===== Given information =====

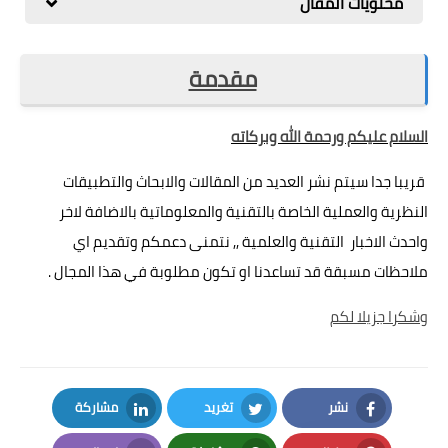
محتويات المقال
مراجعات
العاب
مقدمة
صحة وجمال
السلام عليكم ورحمة الله وبركاته
الربح من الانترنت
ذكاء اصطناعي
قريبا جدا سيتم نشر العديد من المقالات والابحاث والتطبيقات
النظرية والعملية الخاصة بالتقنية والمعلوماتية بالاضافة لاخر
واحدث الاخبار التقنية والعلمية ,, نتمنى دعمكم وتقديم اي
ملاحظات مسبقة قد تساعدنا او تكون مطلوبة في هذا المجال .
وشكرا جزيلا لكم
نشر
تغريد
مشاركة
LinkedIn
Twitter
Facebook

=====

Problem statement → Repeat all the records above exactly, leaving out any pictures.

Task result →
محتويات المقال
مراجعات
العاب
مقدمة
صحة وجمال
السلام عليكم ورحمة الله وبركاته
الربح من الانترنت
ذكاء اصطناعي
قريبا جدا سيتم نشر العديد من المقالات والابحاث والتطبيقات
النظرية والعملية الخاصة بالتقنية والمعلوماتية بالاضافة لاخر
واحدث الاخبار التقنية والعلمية ,, نتمنى دعمكم وتقديم اي
ملاحظات مسبقة قد تساعدنا او تكون مطلوبة في هذا المجال .
وشكرا جزيلا لكم
نشر
تغريد
مشاركة
LinkedIn
Twitter
Facebook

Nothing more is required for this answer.